:: Your task ::
Line by line, set down all the data below exactly, omitting any picture.

:: Records for processing ::
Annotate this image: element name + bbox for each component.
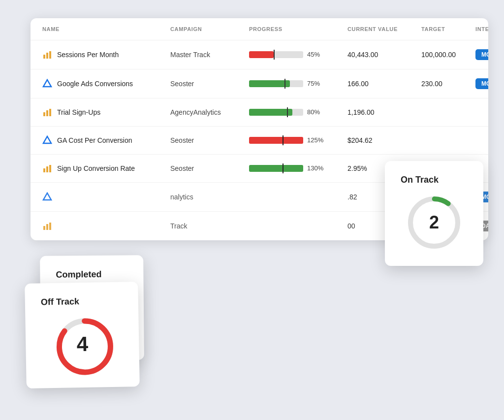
target-google-ads: 230.00 [421, 80, 475, 88]
campaign-agencyanalytics: AgencyAnalytics [170, 108, 249, 116]
completed-title: Completed [56, 269, 101, 280]
progress-pct-sessions: 45% [307, 51, 326, 58]
value-ga-cost: $204.62 [347, 136, 421, 144]
progress-pct-google-ads: 75% [307, 80, 326, 87]
col-target: TARGET [421, 26, 475, 32]
interval-sessions: MONTH [475, 49, 488, 60]
metric-partial-1 [42, 192, 170, 202]
metric-trial-signups: Trial Sign-Ups [42, 107, 170, 117]
progress-fill-signup-conversion [249, 165, 303, 172]
progress-fill-ga-cost [249, 137, 303, 144]
value-sessions: 40,443.00 [347, 51, 421, 59]
off-track-card: Off Track 4 [25, 282, 140, 388]
svg-marker-3 [43, 80, 51, 87]
progress-bar-trial-signups [249, 109, 303, 116]
metric-sessions-per-month: Sessions Per Month [42, 50, 170, 60]
svg-rect-14 [49, 223, 51, 230]
campaign-partial-2: Track [170, 222, 249, 230]
svg-rect-6 [49, 109, 51, 116]
progress-trial-signups: 80% [249, 108, 347, 116]
progress-pct-ga-cost: 125% [307, 136, 326, 144]
google-ads-icon-3 [42, 192, 52, 202]
svg-rect-2 [49, 51, 51, 59]
campaign-seoster-2: Seoster [170, 136, 249, 144]
table-row: GA Cost Per Conversion Seoster 125% $204… [31, 127, 488, 155]
table-header: NAME CAMPAIGN PROGRESS CURRENT VALUE TAR… [31, 18, 488, 40]
campaign-master-track: Master Track [170, 51, 249, 59]
campaign-partial-1: nalytics [170, 193, 249, 201]
metric-google-ads: Google Ads Conversions [42, 79, 170, 89]
off-track-title: Off Track [41, 296, 79, 307]
progress-sessions: 45% [249, 51, 347, 58]
progress-marker-trial-signups [287, 107, 288, 117]
progress-pct-trial-signups: 80% [307, 108, 326, 116]
metric-ga-cost: GA Cost Per Conversion [42, 135, 170, 145]
bar-chart-icon-2 [42, 107, 52, 117]
svg-marker-11 [43, 193, 51, 200]
campaign-seoster-3: Seoster [170, 164, 249, 172]
col-name: NAME [42, 26, 170, 32]
progress-marker-sessions [274, 50, 275, 60]
google-ads-icon-2 [42, 135, 52, 145]
svg-rect-0 [43, 55, 45, 59]
off-track-donut: 4 [52, 314, 112, 374]
on-track-card: On Track 2 [385, 161, 483, 266]
signup-conversion-label: Sign Up Conversion Rate [57, 164, 135, 172]
table-row: Trial Sign-Ups AgencyAnalytics 80% 1,196… [31, 98, 488, 127]
progress-google-ads: 75% [249, 80, 347, 87]
on-track-donut: 2 [405, 193, 464, 252]
col-current-value: CURRENT VALUE [347, 26, 421, 32]
svg-rect-9 [46, 166, 48, 172]
col-interval: INTERVAL [475, 26, 488, 32]
progress-bar-sessions [249, 51, 303, 58]
progress-ga-cost: 125% [249, 136, 347, 144]
progress-marker-ga-cost [283, 135, 284, 145]
off-track-number: 4 [76, 332, 88, 355]
progress-bar-google-ads [249, 80, 303, 87]
progress-bar-signup-conversion [249, 165, 303, 172]
progress-bar-ga-cost [249, 137, 303, 144]
progress-marker-signup-conversion [283, 163, 284, 173]
progress-signup-conversion: 130% [249, 164, 347, 172]
metric-partial-2 [42, 221, 170, 231]
svg-rect-4 [43, 112, 45, 116]
svg-rect-10 [49, 165, 51, 172]
sessions-per-month-label: Sessions Per Month [57, 51, 119, 59]
ga-cost-label: GA Cost Per Conversion [57, 136, 132, 144]
bar-chart-icon [42, 50, 52, 60]
progress-fill-sessions [249, 51, 274, 58]
progress-marker-google-ads [284, 79, 285, 89]
svg-rect-1 [46, 53, 48, 59]
svg-rect-12 [43, 226, 45, 230]
bar-chart-icon-4 [42, 221, 52, 231]
interval-google-ads: MONTH [475, 78, 488, 89]
trial-signups-label: Trial Sign-Ups [57, 108, 100, 116]
google-ads-icon [42, 79, 52, 89]
table-row: Google Ads Conversions Seoster 75% 166.0… [31, 69, 488, 98]
scene: NAME CAMPAIGN PROGRESS CURRENT VALUE TAR… [16, 18, 488, 402]
col-progress: PROGRESS [249, 26, 347, 32]
on-track-title: On Track [401, 175, 439, 185]
value-trial-signups: 1,196.00 [347, 108, 421, 116]
progress-pct-signup-conversion: 130% [307, 164, 326, 172]
metric-signup-conversion: Sign Up Conversion Rate [42, 163, 170, 173]
target-sessions: 100,000.00 [421, 51, 475, 59]
value-google-ads: 166.00 [347, 80, 421, 88]
on-track-number: 2 [429, 212, 439, 233]
progress-fill-google-ads [249, 80, 290, 87]
bar-chart-icon-3 [42, 163, 52, 173]
svg-marker-7 [43, 136, 51, 143]
svg-rect-8 [43, 168, 45, 172]
google-ads-label: Google Ads Conversions [57, 80, 133, 88]
svg-rect-13 [46, 224, 48, 230]
progress-fill-trial-signups [249, 109, 292, 116]
col-campaign: CAMPAIGN [170, 26, 249, 32]
table-row: Sessions Per Month Master Track 45% 40,4… [31, 40, 488, 69]
svg-rect-5 [46, 110, 48, 116]
campaign-seoster-1: Seoster [170, 80, 249, 88]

:: Finished exercise ::
Annotate this image: element name + bbox for each component.
target-google-ads: 230.00 [421, 80, 475, 88]
campaign-agencyanalytics: AgencyAnalytics [170, 108, 249, 116]
completed-title: Completed [56, 269, 101, 280]
progress-pct-sessions: 45% [307, 51, 326, 58]
value-ga-cost: $204.62 [347, 136, 421, 144]
progress-pct-google-ads: 75% [307, 80, 326, 87]
col-target: TARGET [421, 26, 475, 32]
interval-sessions: MONTH [475, 49, 488, 60]
metric-partial-1 [42, 192, 170, 202]
metric-trial-signups: Trial Sign-Ups [42, 107, 170, 117]
progress-fill-signup-conversion [249, 165, 303, 172]
progress-fill-ga-cost [249, 137, 303, 144]
value-sessions: 40,443.00 [347, 51, 421, 59]
off-track-card: Off Track 4 [25, 282, 140, 388]
svg-marker-3 [43, 80, 51, 87]
progress-bar-trial-signups [249, 109, 303, 116]
metric-sessions-per-month: Sessions Per Month [42, 50, 170, 60]
svg-rect-14 [49, 223, 51, 230]
campaign-partial-2: Track [170, 222, 249, 230]
svg-rect-6 [49, 109, 51, 116]
progress-trial-signups: 80% [249, 108, 347, 116]
progress-pct-ga-cost: 125% [307, 136, 326, 144]
google-ads-icon-3 [42, 192, 52, 202]
svg-rect-2 [49, 51, 51, 59]
campaign-seoster-2: Seoster [170, 136, 249, 144]
table-row: GA Cost Per Conversion Seoster 125% $204… [31, 127, 488, 155]
table-header: NAME CAMPAIGN PROGRESS CURRENT VALUE TAR… [31, 18, 488, 40]
campaign-master-track: Master Track [170, 51, 249, 59]
campaign-partial-1: nalytics [170, 193, 249, 201]
metric-google-ads: Google Ads Conversions [42, 79, 170, 89]
off-track-title: Off Track [41, 296, 79, 307]
progress-sessions: 45% [249, 51, 347, 58]
progress-marker-trial-signups [287, 107, 288, 117]
progress-pct-trial-signups: 80% [307, 108, 326, 116]
metric-ga-cost: GA Cost Per Conversion [42, 135, 170, 145]
bar-chart-icon-2 [42, 107, 52, 117]
svg-marker-11 [43, 193, 51, 200]
campaign-seoster-3: Seoster [170, 164, 249, 172]
col-name: NAME [42, 26, 170, 32]
progress-marker-sessions [274, 50, 275, 60]
google-ads-icon-2 [42, 135, 52, 145]
svg-rect-0 [43, 55, 45, 59]
off-track-donut: 4 [52, 314, 112, 374]
on-track-card: On Track 2 [385, 161, 483, 266]
signup-conversion-label: Sign Up Conversion Rate [57, 164, 135, 172]
table-row: Trial Sign-Ups AgencyAnalytics 80% 1,196… [31, 98, 488, 127]
progress-google-ads: 75% [249, 80, 347, 87]
on-track-donut: 2 [405, 193, 464, 252]
col-current-value: CURRENT VALUE [347, 26, 421, 32]
svg-rect-9 [46, 166, 48, 172]
col-interval: INTERVAL [475, 26, 488, 32]
progress-bar-sessions [249, 51, 303, 58]
progress-ga-cost: 125% [249, 136, 347, 144]
progress-marker-ga-cost [283, 135, 284, 145]
off-track-number: 4 [76, 332, 88, 355]
progress-bar-google-ads [249, 80, 303, 87]
progress-bar-signup-conversion [249, 165, 303, 172]
progress-bar-ga-cost [249, 137, 303, 144]
progress-marker-signup-conversion [283, 163, 284, 173]
progress-signup-conversion: 130% [249, 164, 347, 172]
metric-partial-2 [42, 221, 170, 231]
svg-rect-4 [43, 112, 45, 116]
svg-rect-10 [49, 165, 51, 172]
sessions-per-month-label: Sessions Per Month [57, 51, 119, 59]
ga-cost-label: GA Cost Per Conversion [57, 136, 132, 144]
bar-chart-icon [42, 50, 52, 60]
progress-fill-sessions [249, 51, 274, 58]
progress-marker-google-ads [284, 79, 285, 89]
svg-rect-1 [46, 53, 48, 59]
svg-rect-12 [43, 226, 45, 230]
bar-chart-icon-4 [42, 221, 52, 231]
interval-google-ads: MONTH [475, 78, 488, 89]
trial-signups-label: Trial Sign-Ups [57, 108, 100, 116]
google-ads-icon [42, 79, 52, 89]
table-row: Google Ads Conversions Seoster 75% 166.0… [31, 69, 488, 98]
scene: NAME CAMPAIGN PROGRESS CURRENT VALUE TAR… [16, 18, 488, 402]
col-progress: PROGRESS [249, 26, 347, 32]
on-track-title: On Track [401, 175, 439, 185]
value-trial-signups: 1,196.00 [347, 108, 421, 116]
progress-pct-signup-conversion: 130% [307, 164, 326, 172]
metric-signup-conversion: Sign Up Conversion Rate [42, 163, 170, 173]
target-sessions: 100,000.00 [421, 51, 475, 59]
value-google-ads: 166.00 [347, 80, 421, 88]
on-track-number: 2 [429, 212, 439, 233]
progress-fill-google-ads [249, 80, 290, 87]
bar-chart-icon-3 [42, 163, 52, 173]
svg-marker-7 [43, 136, 51, 143]
svg-rect-8 [43, 168, 45, 172]
google-ads-label: Google Ads Conversions [57, 80, 133, 88]
svg-rect-13 [46, 224, 48, 230]
progress-fill-trial-signups [249, 109, 292, 116]
col-campaign: CAMPAIGN [170, 26, 249, 32]
table-row: Sessions Per Month Master Track 45% 40,4… [31, 40, 488, 69]
svg-rect-5 [46, 110, 48, 116]
campaign-seoster-1: Seoster [170, 80, 249, 88]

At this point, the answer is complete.